紙では追いつかない地域資源情報を、誰のためにどう作るか

課題と構想

生活支援コーディネーター(SCさん)の打ち合わせに参加してきました。包括の方、市役所の方、私の3者で2時間ほど。普段の現場では聞けない話がいろいろ出てきて、自分の中で特に印象に残った話題が2つありました。

話題① ポイント事業 — 「活動する側」にもポイントが付いたら

ひとつ目は、ポイント事業の話。健康イベントや健康チェックに参加するとポイントが付与される仕組みは、全国的にもいろんな自治体で取り組まれているもので、「1日◯歩歩いたら1ポイント」のような形が代表的なイメージかと思います。

打ち合わせの中で、SCさん(フレイルサポーターとしても活動されている方)から上がってきた意見がとても印象的でした。

> 「ポイントを受け取るのは、サービスを受ける側だけじゃなくていいんじゃないか。サポーターのように活動する側にもポイントが付けば、活動を続けていくモチベーションになる」

これは本当にその通りだなと、私も大きく頷きました。誰かのために動いていることはもちろん尊いのですが、活動を長く続けていくためには、活動者ご本人の手応えや励みになる仕組みも合わせて設計していけたら、と感じています。

さらに話の延長で出てきたのが、

> 「自分が活動して貯めたポイントを、将来自分が困った時にサービスを受けるための形で使えたら嬉しい」

という発想。これは私の中になかった視点で、すごく良いアイデアだなと思いました。

ポイントというと、どうしても商品券やお金関連の還元のイメージが先行しがちです。それも価値のある形ですが、「誰かのためにやってきたことが、いずれ自分のために返ってくる」仕組みになるなら、地域全体の支え合いの循環につながっていく気がします。すぐに形になる話ではないと思いますが、こういう発想を現場の方々が持っていることそのものが、地域の力だなと感じました。

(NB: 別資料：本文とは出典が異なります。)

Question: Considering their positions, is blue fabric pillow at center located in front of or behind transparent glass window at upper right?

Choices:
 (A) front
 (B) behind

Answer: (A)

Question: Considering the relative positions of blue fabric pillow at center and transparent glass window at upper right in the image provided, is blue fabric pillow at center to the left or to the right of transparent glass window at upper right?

話題② 地域資源の情報マップ — 紙からウェブへ、現場のニーズが見えてきた

ふたつ目は、地域資源の情報マップ(資料のまとめ)の話です。

既存のものは紙媒体で整備されているものの、更新が追いつかず、現場で使うには情報が古くなりがちというお話が出ていました。情報を集めるのも、まとめるのも、紙ベースでは負担が大きい。

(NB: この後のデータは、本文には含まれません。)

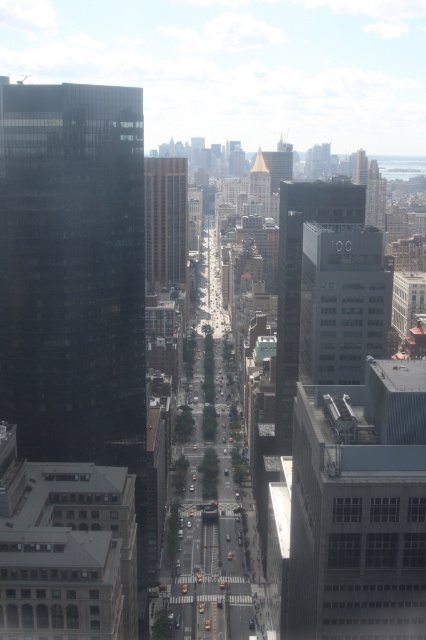 From the picture: You are a city planner assessing the distance between the dark glass skyscraper at center and the gold metallic tower at center for a new pedestrian bridge project. The minimum required distance for the bridge is 50 meters. Based on the scene, will the bridge be feasible?

The dark glass skyscraper at center is 49.62 meters from the gold metallic tower at center, which is just below the 50 meters requirement. Therefore, the pedestrian bridge project may not be feasible as the distance is insufficient.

「アプリで見られたらいいよね」という声もありながら、「でも使う方は高齢だし……」という慎重な意見もあって。ただ最近は70代・80代の方でもスマートフォンを使いこなされる方がだいぶ増えてきた、という実感も同時に共有されていました。

実はこの領域は、私が前々からやってみたいと思っていたところでした。アプリでもウェブサイトでも、形は何でもいいのですが、地域の資源情報を常に最新の状態で見られる仕組みを作れたら、利用シーンはとても広いと感じています。

– ご家族が、ご本人のためにサービスを探すとき
– ご本人自身が、自分の選択肢を確認するとき
– 包括の方・SCさん・行政の方が、相談対応で参照するとき
– 私たちリハ職が、退院支援の場面で活用するとき

こうした多面的な使い方ができるツールには、確かな需要があるはずです。

自分が「こういう悩みがあるだろう」と思っていたことと、現場の声が一致する瞬間というのは、本当にやる気が出ます。需要が確認できたうえで動けるなら、関わる余地があるところには積極的に手を挙げていきたい、と改めて思いました。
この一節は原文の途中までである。